3.2.1 Pumping Rate Reduction at Well A

This case illustrates the option of controlling land subsidence by reducing pumping rate. Figure 2D shows that reducing the pumping rate at year 26 leads to recovering piezometric levels in that area of the system (from 13.31 m to 10.405 m, Table 2). Although piezometric level in the aquifer recovers quickly at year 26 (Fig. 2D), recovery within the aquitard takes more time (Fig. 2E) and relatively large subsidence rates are maintained at least 6 more years after drawdown within the aquifer has stabilized (Fig. 2F). This extra time needs to be considered in planning and management. This case leads to a total settlement at year 50 of 4.8 m (Fig. 2F), 0.5 m less than the base case (5.3 m, Fig. 2C).

3.3 Intervention Time

In this section we analyze the case where the pumping rate is reduced at well A at an early time with the aim of controlling or reducing land subsidence at control point PC-a. Figure 4A depicts the evolution of cumulative settlement while Fig. 4B shows annual rate of subsidence, for four cases: the base scenario, when pumping rate is reduced at year 26 to control drawdown to 10 m, and when this reduction in pumping rate is implemented at years 10 and 6. Although maximum subsidence rates are of a similar order of magnitude (between 58 and 64 cm/year) for all four cases and occur between years 5 and 6 (Fig. 4B), total settlement at the end of the simulation period is 5.3, 4.8, 4.1 and 4.0 m for each case, respectively (Fig. 4A). Evidently, reducing the pumping rate is more effective at diminishing total settlement if implemented early, ideally as soon as the negative impact is observed. This might be of the utmost importance in cases of coastal aquifers or near large rivers, as the risk of flooding would increase due to land subsidence.

Fig. 4
figure 4

Comparison of total settlement in the aquitard (point PC-a) with different implementation times of optimal pumping as a measure to control land subsidence

4 Discussion and Conclusions

Management strategies to control land subsidence are often seen as stabilizing piezometric levels and, in intensively pumped or overexploited hydrogeologic systems, reducing the disparity in the subsurface water balance. The results obtained here highlight part of the complexity of controlling land subsidence, and the importance of considering the characteristic time scales of the process. It is shown that, in highly compressible aquitards, the characteristic time scale that controls land subsidence can be more than one order of magnitude larger than the characteristic response time of the aquifer. Selection of the management time horizon should consider both time scales. Economic evaluation of the negative effects of land subsidence must consider the fact that ground deformation will continue long after piezometric levels in the aquifer have been stabilized (by implementing managed artificial recharge, for example). Employing the methodology developed by Díaz-Nigenda (2022), which computes the delayed response of an aquitard to pumping in an aquifer by means of Duhamel’s theorem, allows accounting for the disparity in the characteristic response times of the aquifer and the aquitard in a computationally efficient manner. Our work expands the applicability of computationally efficient modeling schemes such as Chang et al. (2007, 2011) to cases when highly compressible aquitards are present in multi-aquifer hydrogeologic systems.

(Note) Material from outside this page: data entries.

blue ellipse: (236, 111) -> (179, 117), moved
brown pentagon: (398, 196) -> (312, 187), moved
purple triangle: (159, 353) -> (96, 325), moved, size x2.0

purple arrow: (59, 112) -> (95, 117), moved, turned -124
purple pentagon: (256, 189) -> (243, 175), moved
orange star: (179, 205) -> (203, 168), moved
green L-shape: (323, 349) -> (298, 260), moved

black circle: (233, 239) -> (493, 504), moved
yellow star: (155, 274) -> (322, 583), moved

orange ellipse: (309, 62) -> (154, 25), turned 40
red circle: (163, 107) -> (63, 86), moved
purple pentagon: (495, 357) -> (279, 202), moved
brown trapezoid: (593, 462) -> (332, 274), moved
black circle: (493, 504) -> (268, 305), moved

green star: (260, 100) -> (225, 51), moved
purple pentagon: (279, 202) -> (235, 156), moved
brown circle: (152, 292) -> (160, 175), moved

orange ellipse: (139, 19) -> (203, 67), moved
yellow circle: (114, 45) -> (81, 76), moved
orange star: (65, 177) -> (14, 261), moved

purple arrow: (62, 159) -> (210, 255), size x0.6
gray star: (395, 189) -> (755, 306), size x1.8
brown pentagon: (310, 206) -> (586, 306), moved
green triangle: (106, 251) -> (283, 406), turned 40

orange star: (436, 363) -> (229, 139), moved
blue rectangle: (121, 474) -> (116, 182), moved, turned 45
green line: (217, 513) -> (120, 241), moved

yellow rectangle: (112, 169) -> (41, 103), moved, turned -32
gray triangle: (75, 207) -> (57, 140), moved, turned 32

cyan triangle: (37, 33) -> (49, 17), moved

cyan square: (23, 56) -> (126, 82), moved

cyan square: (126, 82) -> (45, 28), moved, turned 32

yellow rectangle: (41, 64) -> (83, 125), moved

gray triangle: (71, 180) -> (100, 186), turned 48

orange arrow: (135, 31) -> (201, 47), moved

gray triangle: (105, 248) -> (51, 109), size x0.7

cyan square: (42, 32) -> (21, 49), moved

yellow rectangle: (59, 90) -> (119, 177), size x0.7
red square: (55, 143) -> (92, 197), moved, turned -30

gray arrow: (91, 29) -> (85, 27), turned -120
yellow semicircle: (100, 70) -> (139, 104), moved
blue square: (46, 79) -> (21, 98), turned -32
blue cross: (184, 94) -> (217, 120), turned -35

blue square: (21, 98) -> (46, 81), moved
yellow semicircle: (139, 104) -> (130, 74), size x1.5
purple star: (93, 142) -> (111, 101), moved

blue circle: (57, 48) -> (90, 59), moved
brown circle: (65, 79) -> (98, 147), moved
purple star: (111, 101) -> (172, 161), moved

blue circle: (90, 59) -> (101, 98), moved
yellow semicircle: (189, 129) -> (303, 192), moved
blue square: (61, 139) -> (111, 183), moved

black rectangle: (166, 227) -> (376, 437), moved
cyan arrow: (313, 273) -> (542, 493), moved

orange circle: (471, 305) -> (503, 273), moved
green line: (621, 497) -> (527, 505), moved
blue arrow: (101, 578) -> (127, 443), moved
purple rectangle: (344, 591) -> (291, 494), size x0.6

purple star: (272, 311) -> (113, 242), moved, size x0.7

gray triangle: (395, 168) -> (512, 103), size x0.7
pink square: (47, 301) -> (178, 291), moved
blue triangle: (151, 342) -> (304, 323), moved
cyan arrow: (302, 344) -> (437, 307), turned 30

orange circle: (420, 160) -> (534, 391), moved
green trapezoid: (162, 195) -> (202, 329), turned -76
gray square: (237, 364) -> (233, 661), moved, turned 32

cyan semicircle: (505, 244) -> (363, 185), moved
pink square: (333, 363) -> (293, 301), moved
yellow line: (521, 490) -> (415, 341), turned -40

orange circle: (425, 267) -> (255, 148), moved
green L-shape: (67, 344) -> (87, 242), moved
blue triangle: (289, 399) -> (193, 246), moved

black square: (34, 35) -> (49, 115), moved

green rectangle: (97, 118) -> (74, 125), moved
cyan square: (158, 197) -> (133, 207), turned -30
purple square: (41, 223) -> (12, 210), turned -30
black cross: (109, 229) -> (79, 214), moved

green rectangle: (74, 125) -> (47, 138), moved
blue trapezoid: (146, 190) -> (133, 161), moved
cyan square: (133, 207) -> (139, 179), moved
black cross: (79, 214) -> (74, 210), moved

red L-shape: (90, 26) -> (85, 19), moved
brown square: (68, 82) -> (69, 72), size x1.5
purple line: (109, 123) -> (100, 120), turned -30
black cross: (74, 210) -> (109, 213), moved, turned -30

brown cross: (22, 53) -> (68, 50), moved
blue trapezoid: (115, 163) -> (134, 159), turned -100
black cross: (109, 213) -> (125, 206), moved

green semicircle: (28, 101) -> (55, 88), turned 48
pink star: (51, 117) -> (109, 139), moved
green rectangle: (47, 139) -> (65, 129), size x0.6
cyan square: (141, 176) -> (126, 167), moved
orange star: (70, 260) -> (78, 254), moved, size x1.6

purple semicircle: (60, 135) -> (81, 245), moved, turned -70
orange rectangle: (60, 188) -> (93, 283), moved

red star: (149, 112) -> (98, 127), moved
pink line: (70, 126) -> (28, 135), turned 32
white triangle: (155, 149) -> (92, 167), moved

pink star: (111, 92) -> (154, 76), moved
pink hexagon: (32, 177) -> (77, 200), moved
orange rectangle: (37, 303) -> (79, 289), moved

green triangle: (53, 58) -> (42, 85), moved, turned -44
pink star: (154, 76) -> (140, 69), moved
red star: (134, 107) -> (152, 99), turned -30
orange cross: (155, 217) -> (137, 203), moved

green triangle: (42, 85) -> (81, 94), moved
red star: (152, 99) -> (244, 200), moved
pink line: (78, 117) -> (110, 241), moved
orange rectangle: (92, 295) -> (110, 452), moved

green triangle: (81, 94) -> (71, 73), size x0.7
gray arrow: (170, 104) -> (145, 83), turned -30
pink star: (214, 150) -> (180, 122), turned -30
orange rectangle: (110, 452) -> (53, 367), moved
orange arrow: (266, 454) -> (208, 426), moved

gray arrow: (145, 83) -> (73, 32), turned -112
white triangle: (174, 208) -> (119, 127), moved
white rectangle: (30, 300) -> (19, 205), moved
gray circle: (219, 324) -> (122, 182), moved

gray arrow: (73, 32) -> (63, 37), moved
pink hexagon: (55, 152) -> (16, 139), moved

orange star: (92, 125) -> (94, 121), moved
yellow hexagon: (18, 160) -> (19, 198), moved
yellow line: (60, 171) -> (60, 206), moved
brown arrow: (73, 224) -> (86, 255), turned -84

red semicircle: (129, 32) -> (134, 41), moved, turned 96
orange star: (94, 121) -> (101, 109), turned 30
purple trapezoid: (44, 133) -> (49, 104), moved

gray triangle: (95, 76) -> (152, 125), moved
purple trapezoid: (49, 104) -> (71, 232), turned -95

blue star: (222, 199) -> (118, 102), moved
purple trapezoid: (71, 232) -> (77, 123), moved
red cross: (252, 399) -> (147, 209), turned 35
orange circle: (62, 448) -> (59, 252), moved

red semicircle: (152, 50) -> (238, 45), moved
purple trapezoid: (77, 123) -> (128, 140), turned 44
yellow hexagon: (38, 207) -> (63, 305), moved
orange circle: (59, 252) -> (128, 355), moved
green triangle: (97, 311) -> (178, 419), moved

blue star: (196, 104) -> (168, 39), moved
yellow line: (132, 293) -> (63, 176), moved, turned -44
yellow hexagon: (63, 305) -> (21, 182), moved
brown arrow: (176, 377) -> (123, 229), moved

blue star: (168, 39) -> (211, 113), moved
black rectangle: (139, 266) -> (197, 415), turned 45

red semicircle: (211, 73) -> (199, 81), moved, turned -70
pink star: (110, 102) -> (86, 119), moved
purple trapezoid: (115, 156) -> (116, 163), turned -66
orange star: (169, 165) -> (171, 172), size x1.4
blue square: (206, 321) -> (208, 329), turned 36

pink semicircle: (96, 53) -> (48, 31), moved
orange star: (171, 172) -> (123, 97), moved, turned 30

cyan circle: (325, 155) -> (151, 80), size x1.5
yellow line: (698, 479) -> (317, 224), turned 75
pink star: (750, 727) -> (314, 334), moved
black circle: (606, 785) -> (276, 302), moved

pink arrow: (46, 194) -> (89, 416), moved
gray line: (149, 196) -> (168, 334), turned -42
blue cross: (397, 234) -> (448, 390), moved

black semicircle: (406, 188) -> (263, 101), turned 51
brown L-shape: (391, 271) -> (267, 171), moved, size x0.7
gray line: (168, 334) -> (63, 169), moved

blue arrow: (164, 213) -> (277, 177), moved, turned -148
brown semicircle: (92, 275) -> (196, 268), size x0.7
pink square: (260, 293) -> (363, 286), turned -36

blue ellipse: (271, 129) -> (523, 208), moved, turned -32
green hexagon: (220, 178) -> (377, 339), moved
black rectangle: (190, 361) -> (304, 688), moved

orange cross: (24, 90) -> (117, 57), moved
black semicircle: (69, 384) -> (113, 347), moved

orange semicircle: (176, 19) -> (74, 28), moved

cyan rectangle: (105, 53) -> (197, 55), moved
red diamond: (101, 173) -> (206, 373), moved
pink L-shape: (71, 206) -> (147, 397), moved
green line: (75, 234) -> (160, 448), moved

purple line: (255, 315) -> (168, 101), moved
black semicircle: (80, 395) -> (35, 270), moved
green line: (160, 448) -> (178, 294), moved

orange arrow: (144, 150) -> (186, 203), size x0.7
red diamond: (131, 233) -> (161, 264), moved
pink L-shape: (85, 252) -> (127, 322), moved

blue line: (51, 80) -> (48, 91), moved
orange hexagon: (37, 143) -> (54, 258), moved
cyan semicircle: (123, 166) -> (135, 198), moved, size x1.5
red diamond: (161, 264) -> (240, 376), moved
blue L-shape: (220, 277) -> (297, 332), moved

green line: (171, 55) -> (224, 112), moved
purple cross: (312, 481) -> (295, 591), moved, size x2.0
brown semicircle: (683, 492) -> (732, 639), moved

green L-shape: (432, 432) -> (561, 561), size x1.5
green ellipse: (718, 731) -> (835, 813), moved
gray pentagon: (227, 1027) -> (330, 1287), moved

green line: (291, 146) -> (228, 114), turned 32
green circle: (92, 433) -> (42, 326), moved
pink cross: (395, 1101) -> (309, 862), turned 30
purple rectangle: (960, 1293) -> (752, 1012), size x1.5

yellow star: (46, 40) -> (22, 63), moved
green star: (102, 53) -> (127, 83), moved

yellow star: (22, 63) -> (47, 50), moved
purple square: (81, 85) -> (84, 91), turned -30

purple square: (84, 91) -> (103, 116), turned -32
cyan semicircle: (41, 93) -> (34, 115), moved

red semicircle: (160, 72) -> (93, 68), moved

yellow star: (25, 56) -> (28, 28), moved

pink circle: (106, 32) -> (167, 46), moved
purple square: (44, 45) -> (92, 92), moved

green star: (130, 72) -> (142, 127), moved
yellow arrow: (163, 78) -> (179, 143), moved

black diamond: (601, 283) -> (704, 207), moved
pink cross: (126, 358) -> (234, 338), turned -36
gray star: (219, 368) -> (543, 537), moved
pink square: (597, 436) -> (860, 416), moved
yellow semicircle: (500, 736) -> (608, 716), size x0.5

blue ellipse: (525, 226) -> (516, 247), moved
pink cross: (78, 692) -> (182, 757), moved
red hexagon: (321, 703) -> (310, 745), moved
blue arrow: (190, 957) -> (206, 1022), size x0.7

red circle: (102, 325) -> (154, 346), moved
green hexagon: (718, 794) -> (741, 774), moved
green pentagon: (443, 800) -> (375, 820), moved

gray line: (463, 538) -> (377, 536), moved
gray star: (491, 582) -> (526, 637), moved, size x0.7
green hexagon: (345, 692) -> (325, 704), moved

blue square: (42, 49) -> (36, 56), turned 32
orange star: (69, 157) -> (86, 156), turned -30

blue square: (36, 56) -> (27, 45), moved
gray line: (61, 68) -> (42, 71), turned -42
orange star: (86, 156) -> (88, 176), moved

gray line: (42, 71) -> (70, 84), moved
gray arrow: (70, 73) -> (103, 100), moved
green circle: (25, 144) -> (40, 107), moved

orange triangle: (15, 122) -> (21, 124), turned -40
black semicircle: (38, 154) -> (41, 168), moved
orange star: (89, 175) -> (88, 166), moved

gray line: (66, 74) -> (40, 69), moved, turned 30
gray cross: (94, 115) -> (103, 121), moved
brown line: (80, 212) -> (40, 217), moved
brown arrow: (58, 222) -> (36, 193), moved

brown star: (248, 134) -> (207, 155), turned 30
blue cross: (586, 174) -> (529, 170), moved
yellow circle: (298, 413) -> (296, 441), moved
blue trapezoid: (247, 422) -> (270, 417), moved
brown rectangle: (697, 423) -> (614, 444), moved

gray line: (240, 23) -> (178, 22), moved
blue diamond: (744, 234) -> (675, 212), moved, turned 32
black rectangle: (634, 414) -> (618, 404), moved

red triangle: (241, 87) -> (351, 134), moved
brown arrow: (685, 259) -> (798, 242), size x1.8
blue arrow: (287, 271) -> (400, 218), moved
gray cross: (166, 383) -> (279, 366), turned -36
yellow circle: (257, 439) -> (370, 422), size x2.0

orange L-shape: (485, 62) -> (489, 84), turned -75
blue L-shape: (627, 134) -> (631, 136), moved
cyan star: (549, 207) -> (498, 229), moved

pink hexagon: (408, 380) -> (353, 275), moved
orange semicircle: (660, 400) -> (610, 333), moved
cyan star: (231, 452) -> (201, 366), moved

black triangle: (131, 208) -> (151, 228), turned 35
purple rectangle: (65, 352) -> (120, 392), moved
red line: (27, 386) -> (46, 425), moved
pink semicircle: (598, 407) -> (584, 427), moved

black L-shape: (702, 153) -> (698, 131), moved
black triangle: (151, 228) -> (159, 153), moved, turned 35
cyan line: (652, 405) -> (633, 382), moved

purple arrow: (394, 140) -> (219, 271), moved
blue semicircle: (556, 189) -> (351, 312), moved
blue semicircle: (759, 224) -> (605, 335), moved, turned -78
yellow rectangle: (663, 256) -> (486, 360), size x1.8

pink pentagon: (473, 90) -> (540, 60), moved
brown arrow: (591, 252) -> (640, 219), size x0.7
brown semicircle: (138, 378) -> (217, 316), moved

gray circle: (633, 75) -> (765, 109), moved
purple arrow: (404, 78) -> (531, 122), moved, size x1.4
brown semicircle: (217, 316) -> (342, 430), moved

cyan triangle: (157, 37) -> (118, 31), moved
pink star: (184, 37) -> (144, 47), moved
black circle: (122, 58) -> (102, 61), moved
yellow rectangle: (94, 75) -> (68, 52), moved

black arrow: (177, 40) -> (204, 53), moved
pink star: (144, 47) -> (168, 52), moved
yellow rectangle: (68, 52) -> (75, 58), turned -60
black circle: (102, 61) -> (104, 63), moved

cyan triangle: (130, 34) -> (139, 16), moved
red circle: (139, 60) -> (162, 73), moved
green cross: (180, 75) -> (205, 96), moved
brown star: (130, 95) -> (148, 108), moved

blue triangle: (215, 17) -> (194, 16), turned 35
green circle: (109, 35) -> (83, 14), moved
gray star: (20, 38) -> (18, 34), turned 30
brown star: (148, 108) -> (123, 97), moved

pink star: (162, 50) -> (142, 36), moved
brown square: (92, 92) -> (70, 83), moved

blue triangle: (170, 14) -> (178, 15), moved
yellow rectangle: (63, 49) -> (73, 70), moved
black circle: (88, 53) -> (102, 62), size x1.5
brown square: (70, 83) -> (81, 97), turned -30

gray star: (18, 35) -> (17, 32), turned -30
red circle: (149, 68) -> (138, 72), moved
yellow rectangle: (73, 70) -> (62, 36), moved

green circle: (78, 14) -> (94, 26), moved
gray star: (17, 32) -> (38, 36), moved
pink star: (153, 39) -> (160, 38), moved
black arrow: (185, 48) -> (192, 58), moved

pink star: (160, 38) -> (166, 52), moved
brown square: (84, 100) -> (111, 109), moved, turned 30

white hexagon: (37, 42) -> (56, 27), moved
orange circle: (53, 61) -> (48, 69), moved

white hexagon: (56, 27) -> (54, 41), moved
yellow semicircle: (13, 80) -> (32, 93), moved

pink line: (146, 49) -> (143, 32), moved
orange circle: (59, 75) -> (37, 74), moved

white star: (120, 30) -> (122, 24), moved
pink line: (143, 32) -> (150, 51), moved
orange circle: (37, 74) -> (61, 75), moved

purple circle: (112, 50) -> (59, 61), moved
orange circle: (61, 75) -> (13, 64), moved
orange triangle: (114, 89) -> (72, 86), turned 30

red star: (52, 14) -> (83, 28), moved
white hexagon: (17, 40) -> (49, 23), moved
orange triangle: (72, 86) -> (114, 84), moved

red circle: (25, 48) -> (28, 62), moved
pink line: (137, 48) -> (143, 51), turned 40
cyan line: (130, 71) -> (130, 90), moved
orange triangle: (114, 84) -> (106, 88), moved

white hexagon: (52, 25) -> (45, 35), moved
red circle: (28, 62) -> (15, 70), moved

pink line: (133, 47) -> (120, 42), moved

It is also shown that identifying the problem and acting early is important and leads to a significant reduction in the observed total land settlement. In this context, an effective monitoring system registering ground deformation (by topographic surveys or remote sensing techniques such as InSAR) and piezometric levels in the aquifer and the aquitards, is desirable.

Implementing optimal pumping in a multi-aquifer system to control land subsidence needs to consider the restriction of subsidence rates and total settlement, and economic costs of damage to infrastructure, in addition to other restrictions to diminish negative impacts due to intensive groundwater pumping. Of course, all actions should consider all groundwater stakeholders to avoid social, economic, and environmental conflicts.